BEGIN Provided entries

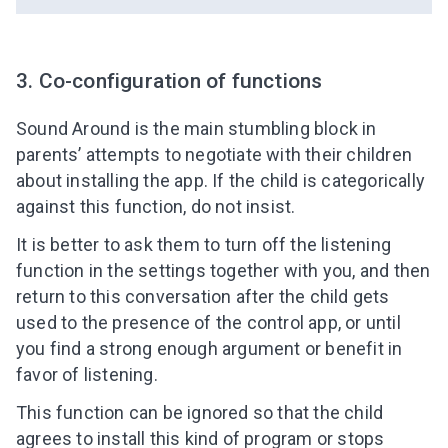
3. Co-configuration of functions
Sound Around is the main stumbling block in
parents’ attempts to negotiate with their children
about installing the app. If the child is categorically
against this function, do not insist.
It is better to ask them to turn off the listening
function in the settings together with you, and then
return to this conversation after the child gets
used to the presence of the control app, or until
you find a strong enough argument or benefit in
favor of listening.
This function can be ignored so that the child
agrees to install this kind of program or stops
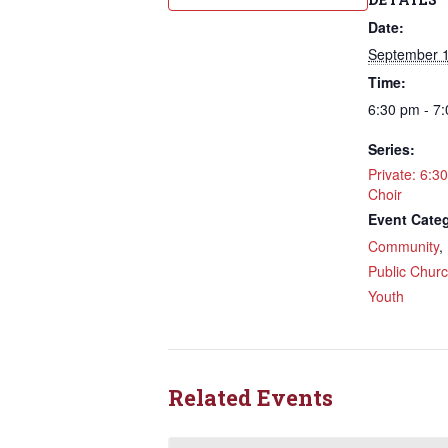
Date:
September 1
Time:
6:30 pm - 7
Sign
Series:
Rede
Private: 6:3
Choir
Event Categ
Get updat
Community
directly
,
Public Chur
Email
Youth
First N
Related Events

END Provided entries
BEGIN Provided entries

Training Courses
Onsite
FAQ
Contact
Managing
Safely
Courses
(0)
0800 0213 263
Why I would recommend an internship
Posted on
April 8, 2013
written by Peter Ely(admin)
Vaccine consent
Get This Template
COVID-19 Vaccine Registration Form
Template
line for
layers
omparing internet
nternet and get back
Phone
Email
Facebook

END Provided entries
BEGIN Provided entries

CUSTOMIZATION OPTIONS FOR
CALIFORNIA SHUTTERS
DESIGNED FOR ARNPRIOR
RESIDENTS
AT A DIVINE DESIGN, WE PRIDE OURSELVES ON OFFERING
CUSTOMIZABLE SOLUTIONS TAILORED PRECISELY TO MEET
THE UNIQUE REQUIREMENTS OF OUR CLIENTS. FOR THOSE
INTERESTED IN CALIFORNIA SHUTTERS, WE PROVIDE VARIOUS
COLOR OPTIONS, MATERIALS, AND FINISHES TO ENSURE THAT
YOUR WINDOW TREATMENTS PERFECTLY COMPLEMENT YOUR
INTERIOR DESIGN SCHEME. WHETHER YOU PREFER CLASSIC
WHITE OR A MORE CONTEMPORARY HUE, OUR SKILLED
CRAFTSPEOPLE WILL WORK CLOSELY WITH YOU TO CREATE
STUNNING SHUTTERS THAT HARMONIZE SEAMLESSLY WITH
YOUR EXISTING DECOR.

END Provided entries

[Problem]
Could you output exactly the lines above, from the line with "against this function, do not insist." up to and including the line with "Public Chur", and nothing else, skipping the pictures?

[Solution]
against this function, do not insist.
It is better to ask them to turn off the listening
function in the settings together with you, and then
return to this conversation after the child gets
used to the presence of the control app, or until
you find a strong enough argument or benefit in
favor of listening.
This function can be ignored so that the child
agrees to install this kind of program or stops
Date:
September 1
Time:
6:30 pm - 7
Sign
Series:
Rede
Private: 6:3
Choir
Event Categ
Get updat
Community
directly
,
Public Chur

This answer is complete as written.